About $11 billion in green bonds had been issued the previous year. The president called for doubling the annual issuances by the September 2014 Climate Leadership Summit. With new types of issuers, new green bond indices being created, and more buyers investing, the year closed with more than $35 billion in new green bonds.
As the World Economic Forum returns to Davos this week, green bond investments are widely forecast to continue their strong growth in 2015.
At the World Bank Group, we see several trends emerging.
Investor expectations are changing
The growth of the green bonds market is helping change how money is invested and what investors expect their money to accomplish.
Since the start of the market in 2007, the majority of green bonds have been issued by development banks like the World Bank and IFC and used for climate- and environment-friendly projects such as expanding rural solar power in Peru and large-scale renewable energy in Mexico; increasing irrigation efficiency in Tunisia; and expanding clean urban transport in Colombia, among other work.
Investors are drawn to both the liquid, fixed-income investments that green bonds offer and the positive impact they can have.
Many institutional investors such as pension funds now have mandates for sustainable and responsible investments and are developing strategies that explicitly address climate risks and opportunities in different asset classes. Green bonds can provide the verification and impact measurement that investors need. In the case of World Bank green bonds and IFC green bonds, they also bring AAA/Aaa ratings.

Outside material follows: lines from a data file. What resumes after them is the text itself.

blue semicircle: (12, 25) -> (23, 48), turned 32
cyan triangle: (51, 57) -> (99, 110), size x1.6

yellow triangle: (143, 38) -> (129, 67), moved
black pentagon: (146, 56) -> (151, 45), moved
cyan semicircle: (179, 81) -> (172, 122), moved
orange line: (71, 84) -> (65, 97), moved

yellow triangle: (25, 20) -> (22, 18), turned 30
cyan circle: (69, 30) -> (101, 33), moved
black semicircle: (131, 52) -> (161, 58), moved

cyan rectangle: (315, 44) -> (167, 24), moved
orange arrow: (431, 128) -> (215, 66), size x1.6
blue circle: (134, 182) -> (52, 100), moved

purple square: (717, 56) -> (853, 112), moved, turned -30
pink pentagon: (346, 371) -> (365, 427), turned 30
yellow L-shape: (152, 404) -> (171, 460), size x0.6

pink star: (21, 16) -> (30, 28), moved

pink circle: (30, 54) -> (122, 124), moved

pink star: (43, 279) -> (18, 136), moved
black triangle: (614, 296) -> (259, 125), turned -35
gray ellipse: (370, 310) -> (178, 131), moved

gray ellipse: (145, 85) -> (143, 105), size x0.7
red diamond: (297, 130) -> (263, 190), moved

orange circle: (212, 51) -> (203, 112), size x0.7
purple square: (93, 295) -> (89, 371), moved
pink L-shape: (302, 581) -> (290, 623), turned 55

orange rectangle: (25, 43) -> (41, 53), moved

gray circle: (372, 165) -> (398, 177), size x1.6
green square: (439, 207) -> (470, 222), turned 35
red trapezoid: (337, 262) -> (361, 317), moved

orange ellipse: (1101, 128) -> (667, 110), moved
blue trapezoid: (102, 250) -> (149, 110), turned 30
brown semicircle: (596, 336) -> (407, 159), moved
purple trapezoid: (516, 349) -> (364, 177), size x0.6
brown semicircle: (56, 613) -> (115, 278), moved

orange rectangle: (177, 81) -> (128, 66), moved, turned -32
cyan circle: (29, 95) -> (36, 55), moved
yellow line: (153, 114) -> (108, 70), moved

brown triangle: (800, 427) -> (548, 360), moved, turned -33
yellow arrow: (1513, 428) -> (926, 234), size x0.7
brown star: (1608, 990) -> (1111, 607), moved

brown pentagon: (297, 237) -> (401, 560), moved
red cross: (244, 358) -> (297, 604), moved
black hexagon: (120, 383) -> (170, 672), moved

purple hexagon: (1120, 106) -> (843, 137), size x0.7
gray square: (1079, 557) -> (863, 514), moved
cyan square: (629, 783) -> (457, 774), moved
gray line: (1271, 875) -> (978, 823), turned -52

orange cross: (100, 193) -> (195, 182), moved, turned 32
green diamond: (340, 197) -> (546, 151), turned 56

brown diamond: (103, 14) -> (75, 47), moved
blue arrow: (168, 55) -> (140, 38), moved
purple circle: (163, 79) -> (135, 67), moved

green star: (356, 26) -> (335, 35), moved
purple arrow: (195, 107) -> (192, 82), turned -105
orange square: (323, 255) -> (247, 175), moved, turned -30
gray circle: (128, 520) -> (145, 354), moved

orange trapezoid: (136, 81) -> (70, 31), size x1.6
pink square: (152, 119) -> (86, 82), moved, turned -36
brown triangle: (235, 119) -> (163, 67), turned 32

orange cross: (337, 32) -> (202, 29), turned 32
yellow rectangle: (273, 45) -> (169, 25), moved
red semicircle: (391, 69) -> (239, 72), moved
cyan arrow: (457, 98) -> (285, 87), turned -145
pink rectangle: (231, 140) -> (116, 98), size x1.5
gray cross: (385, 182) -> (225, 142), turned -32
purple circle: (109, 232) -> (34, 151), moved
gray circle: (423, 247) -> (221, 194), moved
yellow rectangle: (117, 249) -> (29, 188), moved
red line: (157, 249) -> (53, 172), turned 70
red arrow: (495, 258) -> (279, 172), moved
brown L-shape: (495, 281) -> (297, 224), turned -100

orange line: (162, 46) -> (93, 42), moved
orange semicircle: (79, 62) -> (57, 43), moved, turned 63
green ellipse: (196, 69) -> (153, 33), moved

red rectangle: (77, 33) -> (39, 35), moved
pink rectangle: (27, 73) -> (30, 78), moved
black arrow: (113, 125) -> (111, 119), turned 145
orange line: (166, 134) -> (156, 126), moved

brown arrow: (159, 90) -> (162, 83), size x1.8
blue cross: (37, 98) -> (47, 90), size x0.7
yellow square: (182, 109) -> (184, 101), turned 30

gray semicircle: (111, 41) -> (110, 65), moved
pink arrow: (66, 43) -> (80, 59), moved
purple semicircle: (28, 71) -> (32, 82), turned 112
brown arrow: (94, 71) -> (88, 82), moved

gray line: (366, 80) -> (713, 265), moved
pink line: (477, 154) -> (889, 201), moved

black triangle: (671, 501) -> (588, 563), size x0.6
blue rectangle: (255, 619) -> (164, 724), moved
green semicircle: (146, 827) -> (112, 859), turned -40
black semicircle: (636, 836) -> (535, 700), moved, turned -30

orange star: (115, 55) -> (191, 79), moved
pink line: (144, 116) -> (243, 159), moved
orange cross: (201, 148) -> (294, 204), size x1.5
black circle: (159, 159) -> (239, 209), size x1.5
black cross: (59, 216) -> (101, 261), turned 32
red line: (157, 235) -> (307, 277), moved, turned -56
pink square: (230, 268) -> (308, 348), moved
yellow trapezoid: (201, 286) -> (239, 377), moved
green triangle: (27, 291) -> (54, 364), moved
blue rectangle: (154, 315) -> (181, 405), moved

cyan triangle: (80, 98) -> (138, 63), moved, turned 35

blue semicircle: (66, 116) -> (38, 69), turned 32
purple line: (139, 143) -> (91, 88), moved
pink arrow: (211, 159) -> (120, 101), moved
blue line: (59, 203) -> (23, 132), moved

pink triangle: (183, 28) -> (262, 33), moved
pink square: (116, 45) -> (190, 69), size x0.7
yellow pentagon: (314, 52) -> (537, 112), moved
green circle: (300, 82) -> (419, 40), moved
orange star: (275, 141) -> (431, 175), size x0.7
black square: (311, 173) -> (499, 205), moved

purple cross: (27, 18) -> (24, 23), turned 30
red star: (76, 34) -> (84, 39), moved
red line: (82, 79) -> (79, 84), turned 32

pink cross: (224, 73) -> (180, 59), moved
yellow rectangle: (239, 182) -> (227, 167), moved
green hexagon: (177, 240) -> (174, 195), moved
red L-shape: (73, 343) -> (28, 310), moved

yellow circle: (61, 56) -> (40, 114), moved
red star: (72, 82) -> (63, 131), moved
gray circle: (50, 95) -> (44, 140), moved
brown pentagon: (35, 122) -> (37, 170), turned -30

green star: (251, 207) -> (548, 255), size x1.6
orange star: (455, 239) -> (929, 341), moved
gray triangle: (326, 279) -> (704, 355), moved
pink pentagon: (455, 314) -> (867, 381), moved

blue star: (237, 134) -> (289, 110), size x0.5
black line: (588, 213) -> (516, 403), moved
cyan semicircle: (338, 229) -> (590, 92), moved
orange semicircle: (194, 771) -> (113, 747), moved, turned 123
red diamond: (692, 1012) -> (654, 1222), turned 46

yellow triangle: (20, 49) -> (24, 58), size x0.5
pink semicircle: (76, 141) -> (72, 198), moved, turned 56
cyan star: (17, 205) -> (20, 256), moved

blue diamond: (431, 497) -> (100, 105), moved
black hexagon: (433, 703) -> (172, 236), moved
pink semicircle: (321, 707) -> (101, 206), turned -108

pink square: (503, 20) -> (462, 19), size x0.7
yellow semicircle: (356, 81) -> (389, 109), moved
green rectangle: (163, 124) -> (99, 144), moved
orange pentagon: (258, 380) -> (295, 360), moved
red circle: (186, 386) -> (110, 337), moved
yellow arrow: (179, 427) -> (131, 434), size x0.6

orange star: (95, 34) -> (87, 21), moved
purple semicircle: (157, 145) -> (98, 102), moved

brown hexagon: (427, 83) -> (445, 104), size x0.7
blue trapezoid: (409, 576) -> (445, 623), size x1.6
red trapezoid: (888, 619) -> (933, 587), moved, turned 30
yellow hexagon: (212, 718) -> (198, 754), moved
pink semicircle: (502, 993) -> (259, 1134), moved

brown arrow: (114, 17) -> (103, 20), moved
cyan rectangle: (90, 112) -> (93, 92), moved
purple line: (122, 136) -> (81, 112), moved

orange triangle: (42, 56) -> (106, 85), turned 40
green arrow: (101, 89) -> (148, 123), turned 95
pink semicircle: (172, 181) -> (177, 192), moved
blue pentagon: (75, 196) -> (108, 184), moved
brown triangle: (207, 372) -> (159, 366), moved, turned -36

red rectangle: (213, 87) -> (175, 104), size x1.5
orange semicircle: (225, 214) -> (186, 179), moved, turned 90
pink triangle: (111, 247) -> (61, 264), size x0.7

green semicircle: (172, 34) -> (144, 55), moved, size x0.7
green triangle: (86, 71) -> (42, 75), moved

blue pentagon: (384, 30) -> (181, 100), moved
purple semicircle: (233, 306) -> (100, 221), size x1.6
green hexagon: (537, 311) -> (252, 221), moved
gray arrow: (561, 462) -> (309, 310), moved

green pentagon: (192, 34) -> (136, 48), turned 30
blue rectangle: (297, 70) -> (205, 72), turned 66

“Environmental degradation, poverty and the effects of climate change all threaten the well-being and stability of countries, communities, resources and businesses. Investors increasingly recognize the threats these forces create for long-term financial value and are increasingly considering it in their investment choices,” said Laura Tlaiye, a sustainability advisor at the World Bank, one of the first and largest issuers of green bonds with more than US$7 billion issued in 18 currencies.
Green bonds also give smaller investors a way to vote with their money. The State of Massachusetts, for example, received more than 1,000 orders from investors for a green bond it issued last year – most of them individual investors interested in supporting their local government's investment in the environment.
“The fact that there are investors looking for these types of investments and asking for detailed metrics on environmental performance changes incentives. We reach investors we would not otherwise reach, diversify and expand the investor base and funding sources,” said Heike Reichelt, head of investor relations and new products at the World Bank.